What could be the possible issue ?? And how can I debug around them .
The setup has

Kafka 2.5.0  
Confluent S3 version :- 5.5.1
Confluent Elastic Version :- 5.5.1

Appreciate any help or pointers.

Hi there! Can you kindly post the configurations you’re using for the sink connector?

1 Like

Below are the configurations used, topics are the only thing which I have changed others are same. For below config we are able to get 100% data for topic2 but only 0-10% data for topic1.

topics: "topic1,topic2"
key.ignore: "true"
schema.ignore: "true"
timezone: "UTC"
connection.url: "https://elastic_search_url:9200"
offset.flush.timeout.ms: "180000"
session.timeout.ms: "600000"
connection.username: elastic
elastic.security.protocol: SSL
elastic.https.ssl.keystore.type: JKS
elastic.https.ssl.truststore.type: JKS
type.name: "_doc"
value.converter.schemas.enable: "false"
key.converter.schemas.enable: "false"
key.converter: "org.apache.kafka.connect.json.JsonConverter"
value.converter: "org.apache.kafka.connect.json.JsonConverter"
behavior.on.malformed.documents: "warn"
transforms: "routeTS"
transforms.routeTS.type: "org.apache.kafka.connect.transforms.TimestampRouter"
transforms.routeTS.topic.format: "${topic}-${timestamp}"
transforms.routeTS.timestamp.format: "YYYYMMdd"

Linking to Github issue for future readers - Data Missing With Elasticsearch Kafka Connector · Issue #632 · confluentinc/kafka-connect-elasticsearch · GitHub

Overall, I find there is not enough information here. For example:

  • are the Elastic documents overwritten?
  • Do your _id fields in Elastic show sequential offset values for the records?
  • Does your data span multiple days? If so, are you counting data from all the ES indicies?

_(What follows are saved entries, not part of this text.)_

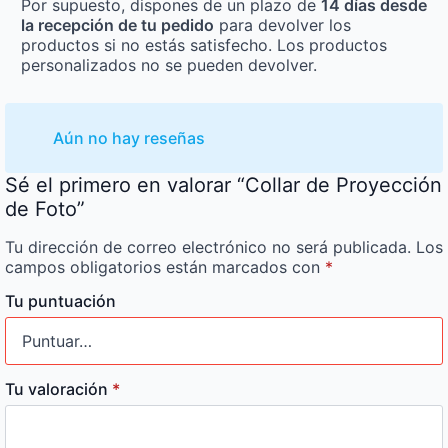
Por supuesto, dispones de un plazo de
14 días desde
la recepción de tu pedido
para devolver los
productos si no estás satisfecho. Los productos
personalizados no se pueden devolver.
Aún no hay reseñas
Sé el primero en valorar “Collar de Proyección
de Foto”
Tu dirección de correo electrónico no será publicada.
Los
campos obligatorios están marcados con
*
Tu puntuación
Tu valoración
*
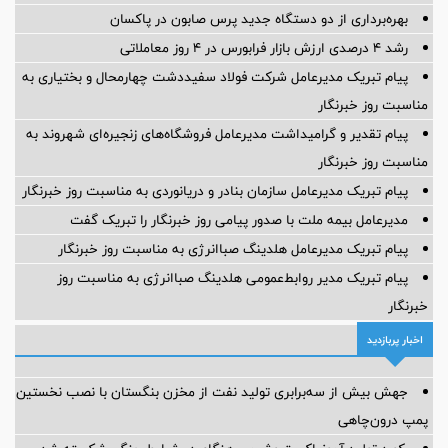
بهره‌برداری از دو دستگاه جدید پرس صابون در پاكسان
رشد ۴ درصدی ارزش بازار فرابورس در ۴ روز معاملاتی
پیام تبریک مدیرعامل شرکت فولاد سفیددشت چهارمحال و بختیاری به
مناسبت روز خبرنگار
پیام تقدیر و گرامیداشت مدیرعامل فروشگاه‌های زنجیره‌ای شهروند به
مناسبت روز خبرنگار
پیام تبریک مدیرعامل سازمان بنادر و دریانوردی به مناسبت روز خبرنگار
مدیرعامل بیمه ملت با صدور پیامی روز خبرنگار را تبریک گفت
پیام تبریک مدیرعامل هلدینگ صباانرژی به مناسبت روز خبرنگار
پیام تبریک مدیر روابط‌عمومی هلدینگ صباانرژی به مناسبت روز
خبرنگار
اخبار پربازدید
جهش بیش از سه‌برابری تولید نفت از مخزن بنگستان با نصب نخستین
پمپ درون‌چاهی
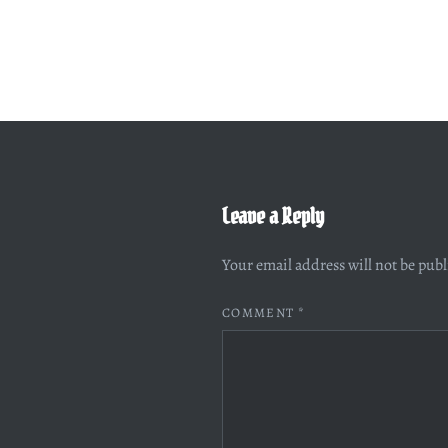
Leave a Reply
Your email address will not be pub
COMMENT
*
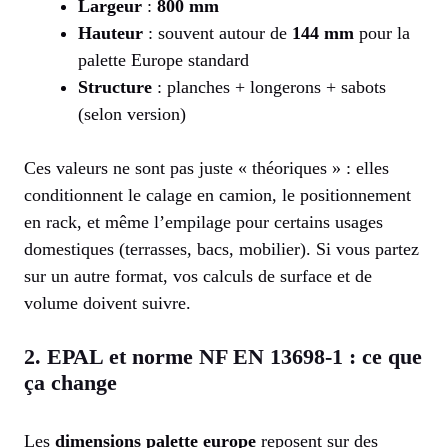
Largeur
:
800 mm
Hauteur
: souvent autour de
144 mm
pour la
palette Europe standard
Structure
: planches + longerons + sabots
(selon version)
Ces valeurs ne sont pas juste « théoriques » : elles
conditionnent le calage en camion, le positionnement
en rack, et même l’empilage pour certains usages
domestiques (terrasses, bacs, mobilier). Si vous partez
sur un autre format, vos calculs de surface et de
volume doivent suivre.
2. EPAL et norme NF EN 13698-1 : ce que
ça change
Les
dimensions palette europe
reposent sur des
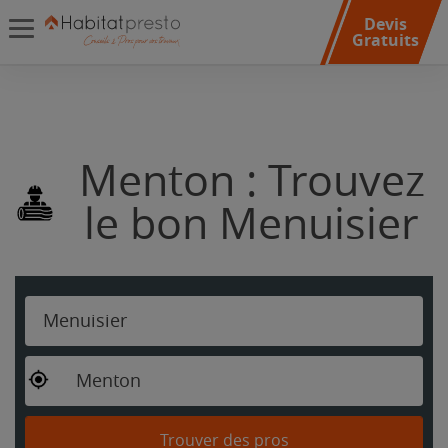
Devis
Gratuits
Menton : Trouvez
le bon Menuisier
Menuisier
Menton
Trouver des pros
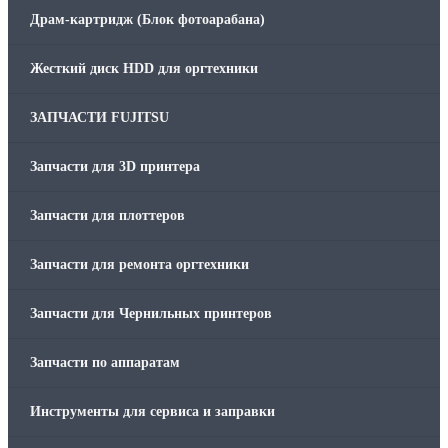
Драм-картридж (Блок фотоарабана)
Жесткий диск HDD для оргтехники
ЗАПЧАСТИ FUJITSU
Запчасти для 3D принтера
Запчасти для плоттеров
Запчасти для ремонта оргтехники
Запчасти для Чернильных принтеров
Запчасти по аппаратам
Инструменты для сервиса и заправки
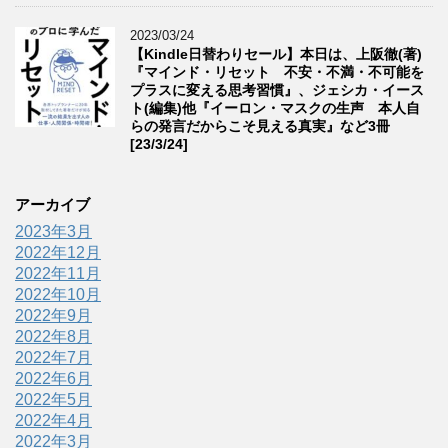
2023/03/24
【Kindle日替わりセール】本日は、上阪徹(著)
『マインド・リセット 不安・不満・不可能を
プラスに変える思考習慣』、ジェシカ・イース
ト(編集)他『イーロン・マスクの生声 本人自
らの発言だからこそ見える真実』など3冊
[23/3/24]
アーカイブ
2023年3月
2022年12月
2022年11月
2022年10月
2022年9月
2022年8月
2022年7月
2022年6月
2022年5月
2022年4月
2022年3月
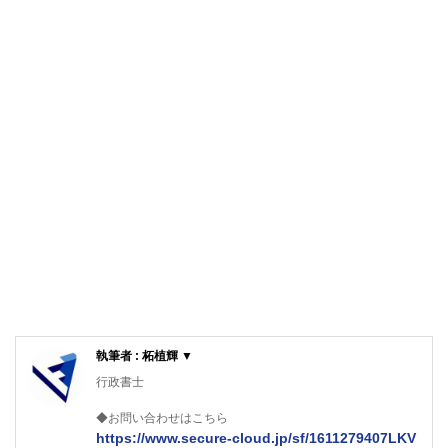
執筆者 : 柘植輝 ▼
行政書士
◆お問い合わせはこちら
https://www.secure-cloud.jp/sf/1611279407LKV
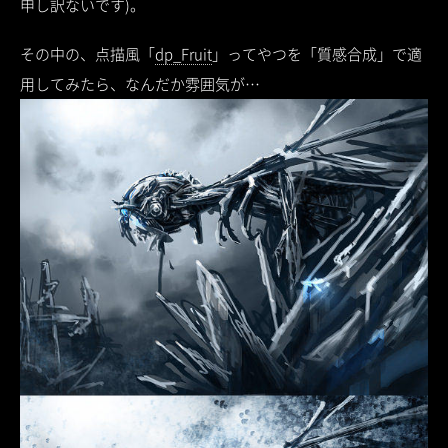
申し訳ないです)。
その中の、点描風「
dp_Fruit
」ってやつを「質感合成」で適
用してみたら、なんだか雰囲気が…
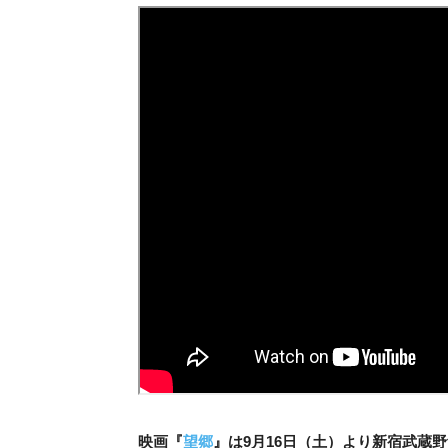
映画『
望郷
』は9月16日（土）より新宿武蔵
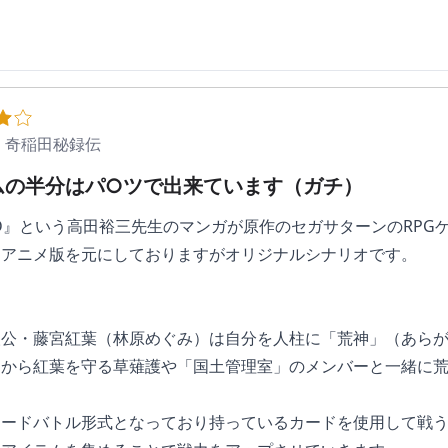
 奇稲田秘録伝
ムの半分はパ○ツで出来ています（ガチ）
SEED』という高田裕三先生のマンガが原作のセガサターンのRPG
はアニメ版を元にしておりますがオリジナルシナリオです。
人公・藤宮紅葉（林原めぐみ）は自分を人柱に「荒神」（あら
物から紅葉を守る草薙護や「国土管理室」のメンバーと一緒に
カードバトル形式となっており持っているカードを使用して戦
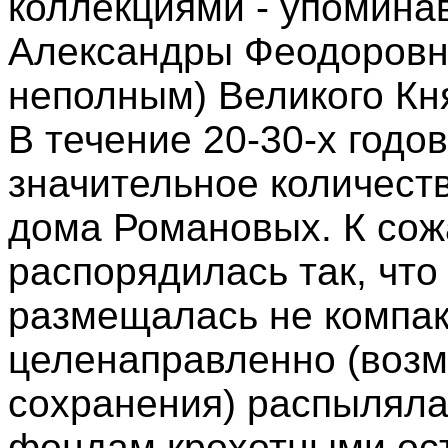
коллекциями - упомина
Александры Феодоровн
неполным) Великого Кн
В течение 20-30-х годо
значительное количеств
дома Романовых. К сож
распорядилась так, что
размещалась не компак
целенаправленно (возм
сохранения) распылял
фондам крохотными ост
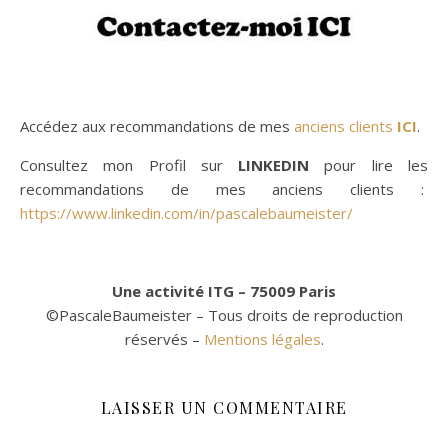
Accédez aux recommandations de mes
anciens clients
ICI
.
Consultez mon Profil sur
LINKEDIN
pour lire les
recommandations de mes anciens clients :
https://www.linkedin.com/in/pascalebaumeister/
Une activité ITG – 75009 Paris
©PascaleBaumeister – Tous droits de reproduction
réservés –
Mentions légales
.
LAISSER UN COMMENTAIRE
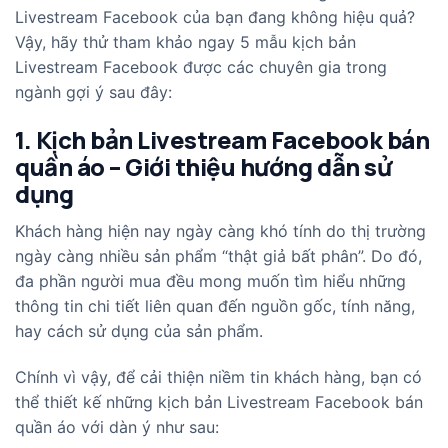
Livestream Facebook của bạn đang không hiệu quả?
Vậy, hãy thử tham khảo ngay 5 mẫu kịch bản
Livestream Facebook được các chuyên gia trong
ngành gợi ý sau đây:
1. Kịch bản Livestream Facebook bán
quần áo – Giới thiệu hướng dẫn sử
dụng
Khách hàng hiện nay ngày càng khó tính do thị trường
ngày càng nhiều sản phẩm “thật giả bất phân”. Do đó,
đa phần người mua đều mong muốn tìm hiểu những
thông tin chi tiết liên quan đến nguồn gốc, tính năng,
hay cách sử dụng của sản phẩm.
Chính vì vậy, để cải thiện niềm tin khách hàng, bạn có
thể thiết kế những kịch bản Livestream Facebook bán
quần áo với dàn ý như sau:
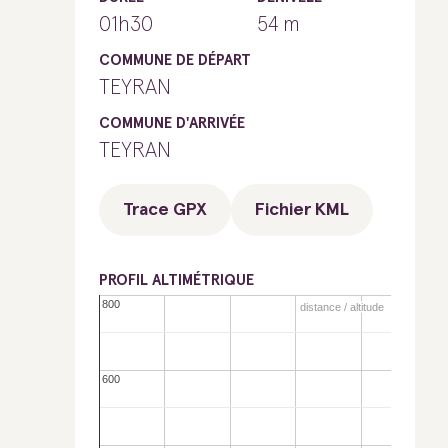
01h30
54 m
COMMUNE DE DÉPART
TEYRAN
COMMUNE D'ARRIVÉE
TEYRAN
Trace GPX
Fichier KML
PROFIL ALTIMÉTRIQUE
800
800
distance / altitude
distance / altitude
600
600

Please find my reply below

  • are the Elastic documents overwritten ?
    I am not sure what do you mean by documents being overwritten or not. To state plainly I am using rolling index strategy and every day a new index is created for each topic.
  • Do your _id fields in Elastic show sequential offset values for the records?
    Yes the documents which get indexed have the _id fields giving the offset and partition details.
  • Does your data span multiple days? If so, are you counting data from all the ES indicies?
    Yes my data is spanning multiple days. And Yes I am counting data from all ES indices of a given topic.
    To add I have two topics in place one topic being topic1 and other being topic2 . Topic2 all the data are being accounted for in Elasticsearch but only few data/records can be found for topic 2 in Elasticsearch.
    Whereas in parallel I have s3 confluent connector which reads from the same topic but is configured with different consumer group accounts for all the data for both topic.

If you write Kafka records with the same key, then that would be used by Elasticsearch to insert or update the same document. S3 sink, on the other hand will append every single record into files. In other words, Elasticsearch connector acts similarly to a compacted Kafka topic.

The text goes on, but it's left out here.